The processing circuitry may allow the context information storage location to be updated in response to an instruction executed at the second privilege level without requiring a trap to the third privilege level. Since the context information translation cache can manage translating the context information specified in the context information storage location into translated context information, and there is space in the cache to simultaneously store multiple mappings between untranslated context information and translated context information, then there is no need to trap to the third privilege level each time the context information storage location is updated (e.g. on a context switch) as would be the case for the alternative technique discussed earlier. This helps to improve performance.

Where code at the second privilege level is responsible for setting of the specified context information in the context information storage location, it can be useful for each context information translation entry to also specify a second-privilege level context identifier indicative of a second-privilege level execution context which is associated with the mapping between the untranslated and translated context information specified by that context information translation entry. In this case, in the lookup of the context information translation cache, the lookup circuitry can identify, as the matching context information translation entry, a context information translation entry which is valid, specifies untranslated context information corresponding to the specified context information, and specifies the second privilege level context identifier corresponding to a current second-privilege-level context associated with the contextinformation-dependent instruction. For example the associated second-privilege-level context could be a guest operating system which manages the execution context in which the contextinformation-dependent instruction was executed at the first privilege level. Including the second-privilege-level context identifier in each context information translation entry can help to improve performance because it means that when a process at the third privilege level switches processing between different processes operating at the second privilege level, it is not necessary to invalidate all of the context information mappings defined by the outgoing process at the second privilege level, as the context information translation cache can cache mappings for two or more different second-privilege-level processes (even if they have defined aliasing values of the untranslated context information), with the second-privilege level execution context identifier distinguishing which mapping applies when a context-information-dependent instruction is executed in an execution context associated with a particular second-privilege- level context. This helps to reduce the overhead for the hypervisor or other supervisor process executing at the third privilege level when switching between processes at the second privilege level such as guest operating systems, which can help to improve performance.

Nevertheless, including the second-privileged-level context identifier (e.g. a virtual machine identifier or guest operating system identifier) in each context information translation entry is not essential. Other implementations may chose to omit this identifier, and in this case when switching between different operating systems or other processes at the second privilege level, the hypervisor or other process operating at the third privilege level may need to invalidate any entries associated with the outgoing process at the second privilege level to ensure that the incoming process at the second privilege level will not inadvertently access any of the old mappings associated with the outgoing process.
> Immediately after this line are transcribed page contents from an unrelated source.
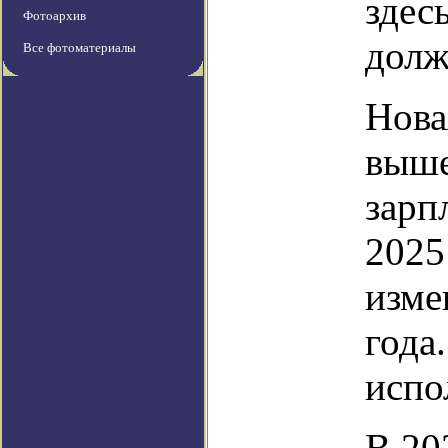
здес
Фотоархив
долж
Все фотоматериалы
Нова
выше
зарп
2025
изме
года
испо
В 20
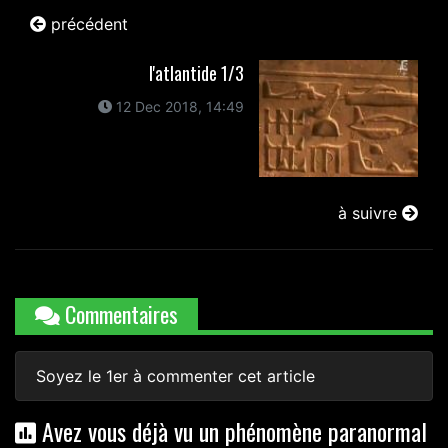
précédent
l'atlantide 1/3
12 Dec 2018, 14:49
à suivre
Commentaires
Soyez le 1er à commenter cet article
Avez vous déjà vu un phénomène paranormal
The setting of information in the context information translation cache may be the responsibility of a process operating at the third privilege level, such as a hypervisor. Hence, when the lookup of the context information translation cache fails to identify any matching context information translation entry, the lookup circuitry may trigger signalling of an exception to be handled at the third privilege level.

The context information translation entries of the context information translation cache may be allowed to be updated in response to an instruction executed at the third privilege level, but may be prohibited from being updated in response to an instruction executed at the first privilege level or the second privilege level. For example the entries of the context information translation cache may be represented by system registers which are restricted to being updated only by instructions operating at the third privilege level or higher privileges.

The context information translation cache can be useful for improving performance associated with any context-information-dependent instruction which, when executed, causes the processing circuitry to cause a context-information-dependent operation to be performed. In some cases the context-information-dependent operation could be performed by the processing circuitry itself. For other types of context-information-dependent instruction, the processing circuitry could issue a request for the context-information-dependent operation to be performed by a different circuit unit, such as an interconnect, peripheral device, system memory management unit, hardware accelerator, or memory system component.

For example, the context-information-dependent instruction could be a contextinformation-dependent type of store instruction which specifies a target address and at least one source register, for which the context-information-dependent operation comprises issuing a store request to a memory system to request writing of store data to at least one memory system location corresponding to the target address, where the store data comprises source data read from the at least one source register with a portion of the source data replaced with the translated context information specified by the matching context information translation entry. This type of instruction can be useful for interacting with hardware devices, such as hardware accelerators or peripherals, which may be virtualised so that different processes executing on the processing circuity perceive that they have their own dedicated hardware device reserved for use by that process, but in reality that hardware device is shared with other virtualised processes with the context information being used to differentiate which process requested operations to be performed by the virtualised hardware device. The store data written to the memory system may, for example, represent a command to the virtualised device. By replacing a portion of the source data with the context information, this provides a secure mechanism for communicating to a virtualised device which context has issued the command. Without support for the context information translation cache, an apparatus supporting the context-information-dependent type of store instruction may suffer from increased context switching latency due to an additional exception to remap context information on each context switch. Hence, the context information translation cache can be particularly useful to improve performance in an apparatus supporting an instruction set architecture which includes such a context-information-dependent type of store instruction.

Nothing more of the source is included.